Task description:
Below are the entries; transcribe them exactly and drop every picture.

====== Data to use

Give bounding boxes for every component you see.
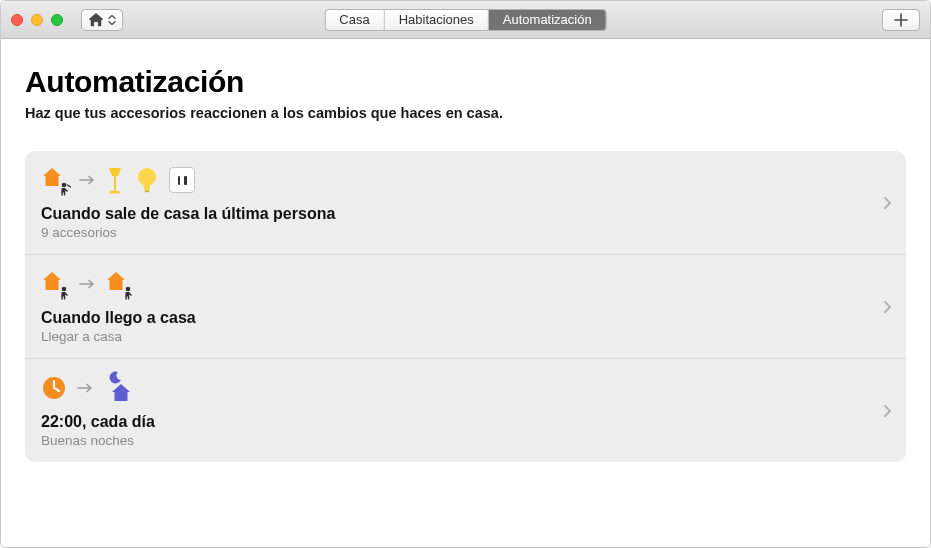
svg-point-7 [126, 287, 131, 292]
svg-rect-4 [144, 185, 150, 190]
minimize-window-button[interactable] [31, 14, 43, 26]
automation-title: 22:00, cada día [41, 413, 890, 431]
automation-title: Cuando sale de casa la última persona [41, 205, 890, 223]
floor-lamp-icon [105, 165, 125, 195]
automation-subtitle: Buenas noches [41, 433, 890, 448]
automations-card: Cuando sale de casa la última persona 9 … [25, 151, 906, 462]
automation-title: Cuando llego a casa [41, 309, 890, 327]
automation-icon-line [41, 269, 890, 299]
zoom-window-button[interactable] [51, 14, 63, 26]
automation-row[interactable]: Cuando llego a casa Llegar a casa [25, 255, 906, 359]
leave-home-icon [41, 166, 69, 194]
close-window-button[interactable] [11, 14, 23, 26]
view-tabs: Casa Habitaciones Automatización [324, 9, 606, 31]
add-button[interactable] [882, 9, 920, 31]
window-controls [11, 14, 63, 26]
svg-rect-1 [114, 176, 116, 191]
clock-icon [41, 375, 67, 401]
outlet-icon [169, 167, 195, 193]
night-home-icon [103, 374, 131, 402]
tab-casa[interactable]: Casa [325, 10, 384, 30]
svg-point-3 [138, 168, 156, 186]
plus-icon [894, 13, 908, 27]
chevron-right-icon [883, 300, 892, 314]
chevron-down-icon [108, 15, 116, 25]
arrow-icon [79, 175, 95, 185]
home-icon [88, 13, 104, 27]
chevron-right-icon [883, 404, 892, 418]
app-window: Casa Habitaciones Automatización Automat… [0, 0, 931, 548]
arrow-icon [77, 383, 93, 393]
svg-rect-5 [145, 190, 150, 192]
svg-rect-2 [110, 191, 120, 194]
arrow-icon [79, 279, 95, 289]
home-selector-dropdown[interactable] [81, 9, 123, 31]
automation-icon-line [41, 165, 890, 195]
tab-habitaciones[interactable]: Habitaciones [385, 10, 489, 30]
page-subtitle: Haz que tus accesorios reaccionen a los … [25, 105, 906, 121]
arrive-home-icon [105, 270, 133, 298]
leave-home-icon [41, 270, 69, 298]
svg-point-0 [62, 183, 67, 188]
automation-icon-line [41, 373, 890, 403]
toolbar: Casa Habitaciones Automatización [1, 1, 930, 39]
automation-row[interactable]: 22:00, cada día Buenas noches [25, 359, 906, 462]
automation-subtitle: Llegar a casa [41, 329, 890, 344]
chevron-right-icon [883, 196, 892, 210]
tab-automatizacion[interactable]: Automatización [489, 10, 606, 30]
automation-row[interactable]: Cuando sale de casa la última persona 9 … [25, 151, 906, 255]
bulb-icon [135, 166, 159, 194]
svg-point-6 [62, 287, 67, 292]
automation-subtitle: 9 accesorios [41, 225, 890, 240]
content-area: Automatización Haz que tus accesorios re… [1, 39, 930, 547]
page-title: Automatización [25, 65, 906, 99]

============

Answer for this exercise:
Give bounding boxes for every component you see.
svg-point-7 [126, 287, 131, 292]
svg-rect-4 [144, 185, 150, 190]
minimize-window-button[interactable] [31, 14, 43, 26]
automation-title: 22:00, cada día [41, 413, 890, 431]
automation-title: Cuando sale de casa la última persona [41, 205, 890, 223]
floor-lamp-icon [105, 165, 125, 195]
automation-subtitle: Buenas noches [41, 433, 890, 448]
automations-card: Cuando sale de casa la última persona 9 … [25, 151, 906, 462]
automation-title: Cuando llego a casa [41, 309, 890, 327]
automation-icon-line [41, 269, 890, 299]
zoom-window-button[interactable] [51, 14, 63, 26]
automation-row[interactable]: Cuando llego a casa Llegar a casa [25, 255, 906, 359]
leave-home-icon [41, 166, 69, 194]
close-window-button[interactable] [11, 14, 23, 26]
view-tabs: Casa Habitaciones Automatización [324, 9, 606, 31]
add-button[interactable] [882, 9, 920, 31]
window-controls [11, 14, 63, 26]
svg-rect-1 [114, 176, 116, 191]
clock-icon [41, 375, 67, 401]
outlet-icon [169, 167, 195, 193]
night-home-icon [103, 374, 131, 402]
tab-casa[interactable]: Casa [325, 10, 384, 30]
svg-point-3 [138, 168, 156, 186]
plus-icon [894, 13, 908, 27]
chevron-right-icon [883, 300, 892, 314]
chevron-down-icon [108, 15, 116, 25]
arrow-icon [79, 175, 95, 185]
home-icon [88, 13, 104, 27]
chevron-right-icon [883, 404, 892, 418]
app-window: Casa Habitaciones Automatización Automat… [0, 0, 931, 548]
arrow-icon [77, 383, 93, 393]
svg-rect-5 [145, 190, 150, 192]
svg-rect-2 [110, 191, 120, 194]
arrow-icon [79, 279, 95, 289]
home-selector-dropdown[interactable] [81, 9, 123, 31]
automation-icon-line [41, 165, 890, 195]
tab-habitaciones[interactable]: Habitaciones [385, 10, 489, 30]
page-subtitle: Haz que tus accesorios reaccionen a los … [25, 105, 906, 121]
arrive-home-icon [105, 270, 133, 298]
leave-home-icon [41, 270, 69, 298]
svg-point-0 [62, 183, 67, 188]
automation-icon-line [41, 373, 890, 403]
toolbar: Casa Habitaciones Automatización [1, 1, 930, 39]
automation-row[interactable]: 22:00, cada día Buenas noches [25, 359, 906, 462]
automation-subtitle: Llegar a casa [41, 329, 890, 344]
chevron-right-icon [883, 196, 892, 210]
tab-automatizacion[interactable]: Automatización [489, 10, 606, 30]
automation-row[interactable]: Cuando sale de casa la última persona 9 … [25, 151, 906, 255]
bulb-icon [135, 166, 159, 194]
svg-point-6 [62, 287, 67, 292]
automation-subtitle: 9 accesorios [41, 225, 890, 240]
content-area: Automatización Haz que tus accesorios re… [1, 39, 930, 547]
page-title: Automatización [25, 65, 906, 99]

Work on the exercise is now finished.